Appearing on this cassette are many of the same alias names from those 2019 tapes: The New Plastic People, Kylie Minogue, Sean Jason, Mrs Mangle, El Tonto Bing Bang, George George, kp and Kim Wild 93. The general trend of their work is that they produce collage tape works, making liberal use of wrong speeds, many layers of sound, music samples, and voice samples. Plenty of voices across the whole record in fact, though – perhaps surprisingly – not so much use of the voice of Trump himself. In the 1980s, it used by quite a common thing (I seem to recall) to use the voice of President Reagan on pop and rock records for satirical purposes, and although I might be overstating the case, the most famous example is on ‘Two Tribes’ by Frankie Goes to Hollywood. American hardcore punk bands around 1984 also took several swings at Reagan, though they may not have used voice samples, preferring collaged and cartoon artwork to satirise the target. Ironically, they’re sill at it; I recently heard the new excellent album by M.D.C., called Mein Trumpf, which lays into Donald Trump and all his works with a blunt, ferocious fury. This tape however exhibits a more oblique, outsider, European take on the same subject. None of them like what they see. Rather than use recordings of Trump’s voice to make him look ridiculous, or hypocritical, instead the plan seems to be to construct a nightmarish vision of the modern political stage, where nothing is what it appears to be; the whole album projects a looking-glass world, a place of general absurdity. More than half of the spoken word elements produce plain gibberish; the few coherent phrases that do emerge are cold, alien, and disconnected.
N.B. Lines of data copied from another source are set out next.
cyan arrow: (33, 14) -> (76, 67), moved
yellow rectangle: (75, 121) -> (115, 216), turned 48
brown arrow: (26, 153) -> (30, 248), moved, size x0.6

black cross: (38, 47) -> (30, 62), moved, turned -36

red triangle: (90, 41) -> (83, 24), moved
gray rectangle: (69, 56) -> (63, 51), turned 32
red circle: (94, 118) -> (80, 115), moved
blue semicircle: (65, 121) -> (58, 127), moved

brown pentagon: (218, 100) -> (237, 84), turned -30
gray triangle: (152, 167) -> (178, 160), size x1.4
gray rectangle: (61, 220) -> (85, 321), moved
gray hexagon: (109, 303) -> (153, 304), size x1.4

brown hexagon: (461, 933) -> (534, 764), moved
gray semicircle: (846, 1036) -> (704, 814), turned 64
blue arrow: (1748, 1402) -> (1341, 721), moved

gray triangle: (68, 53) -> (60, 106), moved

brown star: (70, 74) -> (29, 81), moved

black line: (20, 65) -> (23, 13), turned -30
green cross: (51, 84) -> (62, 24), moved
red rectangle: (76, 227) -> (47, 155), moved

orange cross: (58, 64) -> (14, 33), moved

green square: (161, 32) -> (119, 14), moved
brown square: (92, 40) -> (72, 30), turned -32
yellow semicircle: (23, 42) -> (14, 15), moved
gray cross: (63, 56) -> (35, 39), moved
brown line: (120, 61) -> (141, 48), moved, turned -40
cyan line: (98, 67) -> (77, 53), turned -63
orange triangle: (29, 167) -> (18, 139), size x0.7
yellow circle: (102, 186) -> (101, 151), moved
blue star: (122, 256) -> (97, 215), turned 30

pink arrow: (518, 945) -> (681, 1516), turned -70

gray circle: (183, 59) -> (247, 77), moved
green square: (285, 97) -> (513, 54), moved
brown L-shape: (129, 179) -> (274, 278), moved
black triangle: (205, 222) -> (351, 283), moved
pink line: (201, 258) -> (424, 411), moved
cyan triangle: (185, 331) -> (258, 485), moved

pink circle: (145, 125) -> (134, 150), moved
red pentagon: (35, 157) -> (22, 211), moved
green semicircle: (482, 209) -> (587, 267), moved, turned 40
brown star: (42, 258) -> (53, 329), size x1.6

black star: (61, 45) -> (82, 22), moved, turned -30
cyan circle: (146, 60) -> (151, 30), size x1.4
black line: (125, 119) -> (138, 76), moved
Specific targets that are worth noting: on side two, one track (I think it’s ‘Chromosomatic Errors’) is a blatant sex satire full of innuendo about the alleged sexual harassment stories, one that stops short of actually being libellous, while still leaving a bitter taste in the mouth. The track that follows, ‘Peeping’, is no less contentious, with its repetitions of “I know you’re watching me” giving us glimpses of a voyeuristic peep-show Hell and a general descent into a psycho-sexual abyss. For ironic effect, these two are proceeded by a tune called ‘Their Hole Beautiful Family’, using cut-ups of Trump’s voice to point up what has actually become of the notion of “Family” in today’s world of self-serving egotists. It’s but one of the things America now seems to be in danger of losing; that wholesome sense of togetherness, something which (long ago) the country used to pride itself on. Equally poignant, and in the same vein, is the tune ‘Grandpa XIXOXO’, which makes its point largely through its use of a sung version of ‘My Darling Clementine’. If we can read that song as a prime example of American popular folk, then we have only to hear this listless, dispirited singing to realise the low point that America has come to now. Defeated, uncertain, yet still trying to resuscitate a superannuated (and mythical) version of its own history. In this country, I’m reminded of our recent and highly nonsensical furore about the Last Night of the Proms, where some dishonourable and perverted form of patriotism was lurking in among the shrill, twisted arguments. What is it that we’re holding on to?

Make Incest Great Again presents a darkly skewed vision of the American dream – politics, sex, money, capitalism, freedom – Norman Rockwell illusions and dreams, that are now shown to be gradually turning rotten. I suppose the “obvious” targets that are not covered here would include imperialist wars and police brutality (always hot topics, especially right now), but those can turn into rather worthy and abstract protest themes. By concentrating its focus on actual people in the Trump family, and taking an unflinching look at repellent subject matter, this tape actually succeeds in tapping into a much richer seam of satire. “Let repulsion be a tool”, concludes the printed text within, “and use it to create a work of art, that helps to change the image of the authoritarian leaders.” Devastating stuff! From 15 June 2020.